Under the recently signed CARES Act, Congress recognized the need to offer relief for taxpayers who are subject to the rules for Required Minimum Distributions (RMD) from retirement plans. Congress felt that because the 2020 RMDs would be calculated based on the market value on December 31, 2019, it would be punitive to subject taxpayers to liquidating their accounts given the current market conditions. Congress therefore waived the requirement to take RMDs in 2020. Taxpayers who rely on the RMD for living expenses may still need the funds from their retirement accounts, but amounts could be reduced or entirely deferred if possible.
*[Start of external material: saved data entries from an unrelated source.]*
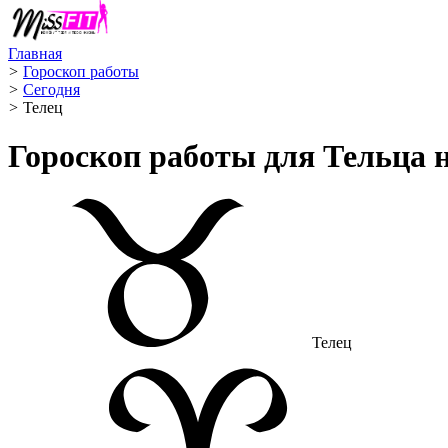
Главная
>
Гороскоп работы
>
Сегодня
>
Телец ️
Гороскоп работы для Тельца н
Телец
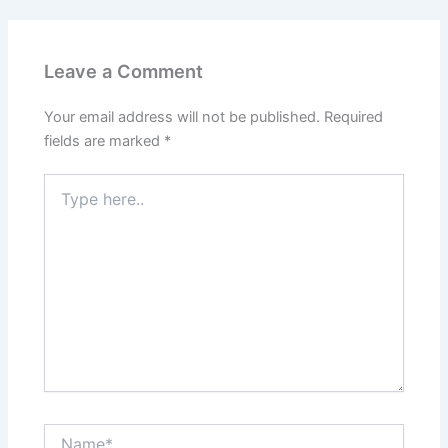
Leave a Comment
Your email address will not be published.
Required
fields are marked
*
Type
here..
Name*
If you have already taken your RMD in 2020, there may be an opportunity to avoid taxation of the RMD by replacing the funds or rolling the RMD into another IRA. Generally, the IRS would allow you to replace or roll the funds over within 60 days of the withdrawal to avoid taxation of the distribution. Recognizing that it may already be too late for many taxpayers to roll the RMD as the 60-day window may have already expired, the IRS has granted additional relief. Based on IRS Notice 2020-23, for RMDs taken between February 1, 2020 and May 15, 2020, the taxpayer has until July 15, 2020 to roll the funds over to meet 60-day rule. Please note that the relief does not apply to RMDs taken in January 2020 or after May 15, 2020, those RMDs would have to be rolled within 60 days of the distribution to avoid taxation. It is possible that there could be further changes to these rules as the year progresses.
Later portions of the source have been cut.